*** Available data Section Begins ***

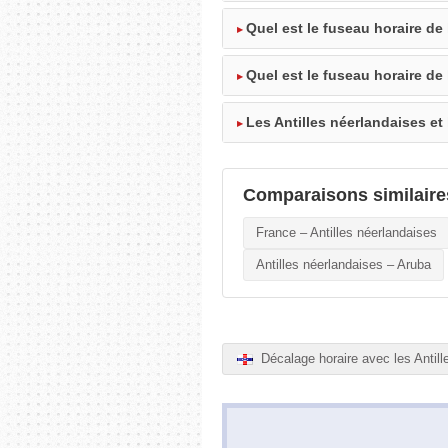
Quel est le fuseau horaire de 
Quel est le fuseau horaire de
Les Antilles néerlandaises et
Comparaisons similaire
France – Antilles néerlandaises
Antilles néerlandaises – Aruba
Décalage horaire avec les Antill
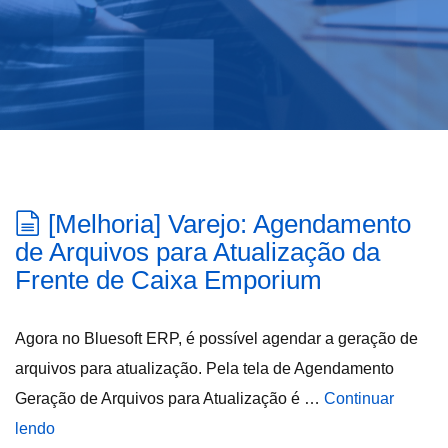
[Melhoria] Varejo: Agendamento
de Arquivos para Atualização da
Frente de Caixa Emporium
Agora no Bluesoft ERP, é possível agendar a geração de
arquivos para atualização. Pela tela de Agendamento
Geração de Arquivos para Atualização é …
Continuar
lendo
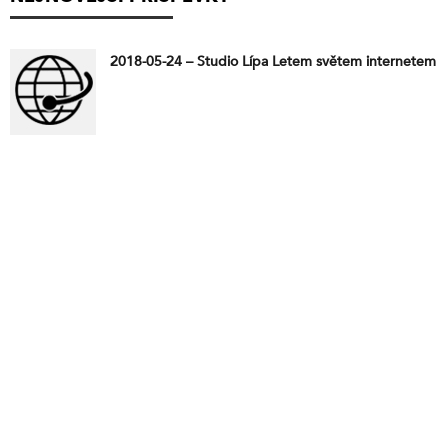
2018-05-24 – Studio Lípa Letem světem internetem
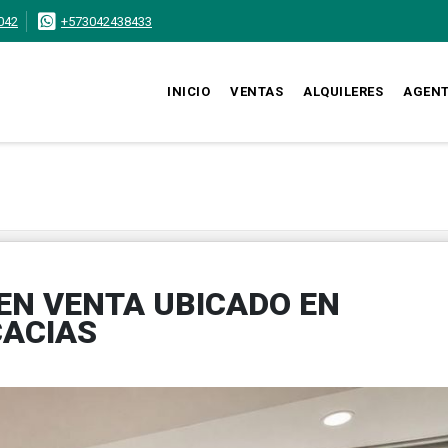
042
+573042438433
INICIO
VENTAS
ALQUILERES
AGEN
 EN VENTA UBICADO EN
CACIAS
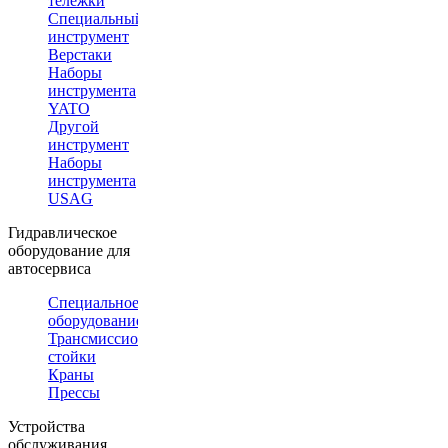
тележки
Специальный
инструмент
Верстаки
Наборы
инструмента
YATO
Другой
инструмент
Наборы
инструмента
USAG
Гидравлическое
оборудование для
автосервиса
Специальное
оборудование
Трансмиссионные
стойки
Краны
Прессы
Устройства
обслуживания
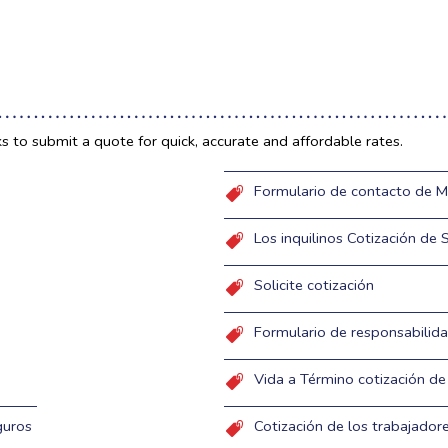
ks to submit a quote for quick, accurate and affordable rates.
Formulario de contacto de M
Los inquilinos Cotización de
Solicite cotización
Formulario de responsabilida
Vida a Término cotización de
guros
Cotización de los trabajado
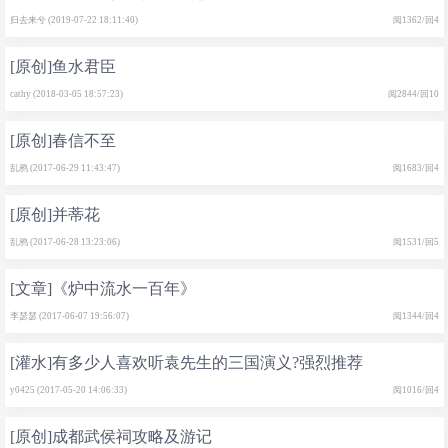
归去来兮 (2019-07-22 18:11:40)
阅1362/回4
[原创]鱼水君臣
cathy (2018-03-05 18:57:23)
阅2844/回10
[原创]春信不至
乱鸦 (2017-06-29 11:43:47)
阅1683/回4
[原创]并蒂花
乱鸦 (2017-06-28 13:23:06)
阅1531/回5
[文章]《炉中流水一百年》
李瑟瑟 (2017-06-07 19:56:07)
阅1344/回4
[灌水]有多少人喜欢听袁先生的三国演义?强烈推荐
y0425 (2017-05-20 14:06:33)
阅1016/回4
[原创]成都武侯祠攻略及游记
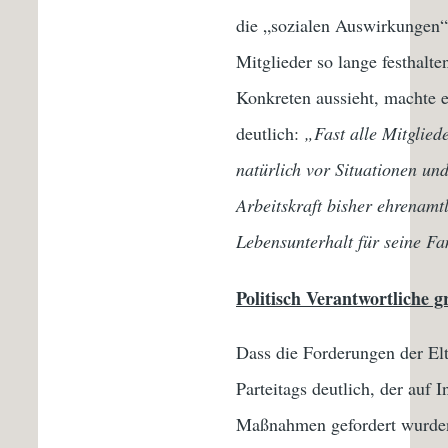
die „sozialen Auswirkungen“
Mitglieder so lange festhalt
Konkreten aussieht, machte 
deutlich:
„Fast alle Mitgliede
natürlich vor Situationen un
Arbeitskraft bisher ehrenamtl
Lebensunterhalt für seine Fa
Politisch Verantwortliche g
Dass die Forderungen der Elt
Parteitags deutlich, der auf
Maßnahmen gefordert wurd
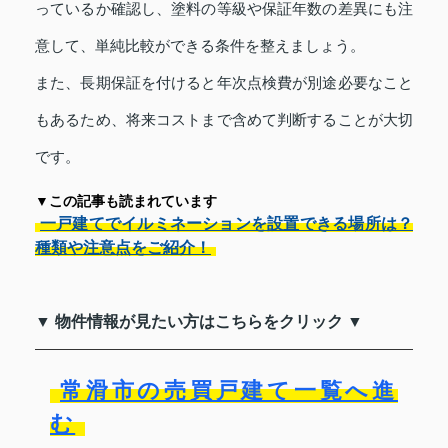
っているか確認し、塗料の等級や保証年数の差異にも注
意して、単純比較ができる条件を整えましょう。
また、長期保証を付けると年次点検費が別途必要なこと
もあるため、将来コストまで含めて判断することが大切
です。
▼この記事も読まれています
一戸建てでイルミネーションを設置できる場所は？
種類や注意点をご紹介！
▼ 物件情報が見たい方はこちらをクリック ▼
常滑市の売買戸建て一覧へ進
む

*** Available data Section Ends ***

- Prompt: Everything in the records must be returned exactly, except the pictures.

- Response area:
Quel est le fuseau horaire de 
Quel est le fuseau horaire de
Les Antilles néerlandaises et
Comparaisons similaire
France – Antilles néerlandaises
Antilles néerlandaises – Aruba
Décalage horaire avec les Antill
[Melhoria] Varejo: Agendamento
de Arquivos para Atualização da
Frente de Caixa Emporium
Agora no Bluesoft ERP, é possível agendar a geração de
arquivos para atualização. Pela tela de Agendamento
Geração de Arquivos para Atualização é …
Continuar
lendo
2018-05-24 – Studio Lípa Letem světem internetem
042
+573042438433
INICIO
VENTAS
ALQUILERES
AGEN
 EN VENTA UBICADO EN
CACIAS
тележки
Специальный
инструмент
Верстаки
Наборы
инструмента
YATO
Другой
инструмент
Наборы
инструмента
USAG
Гидравлическое
оборудование для
автосервиса
Специальное
оборудование
Трансмиссионные
стойки
Краны
Прессы
Устройства
обслуживания
ks to submit a quote for quick, accurate and affordable rates.
Formulario de contacto de M
Los inquilinos Cotización de
Solicite cotización
Formulario de responsabilida
Vida a Término cotización de
guros
Cotización de los trabajado
归去来兮 (2019-07-22 18:11:40)
阅1362/回4
[原创]鱼水君臣
cathy (2018-03-05 18:57:23)
阅2844/回10
[原创]春信不至
乱鸦 (2017-06-29 11:43:47)
阅1683/回4
[原创]并蒂花
乱鸦 (2017-06-28 13:23:06)
阅1531/回5
[文章]《炉中流水一百年》
李瑟瑟 (2017-06-07 19:56:07)
阅1344/回4
[灌水]有多少人喜欢听袁先生的三国演义?强烈推荐
y0425 (2017-05-20 14:06:33)
阅1016/回4
[原创]成都武侯祠攻略及游记
die „sozialen Auswirkungen“
Mitglieder so lange festhalt
Konkreten aussieht, machte 
deutlich:
„Fast alle Mitgliede
natürlich vor Situationen un
Arbeitskraft bisher ehrenamtl
Lebensunterhalt für seine Fa
Politisch Verantwortliche g
Dass die Forderungen der Elt
Parteitags deutlich, der auf
Maßnahmen gefordert wurd
っているか確認し、塗料の等級や保証年数の差異にも注
意して、単純比較ができる条件を整えましょう。
また、長期保証を付けると年次点検費が別途必要なこと
もあるため、将来コストまで含めて判断することが大切
です。
▼この記事も読まれています
一戸建てでイルミネーションを設置できる場所は？
種類や注意点をご紹介！
▼ 物件情報が見たい方はこちらをクリック ▼
常滑市の売買戸建て一覧へ進
む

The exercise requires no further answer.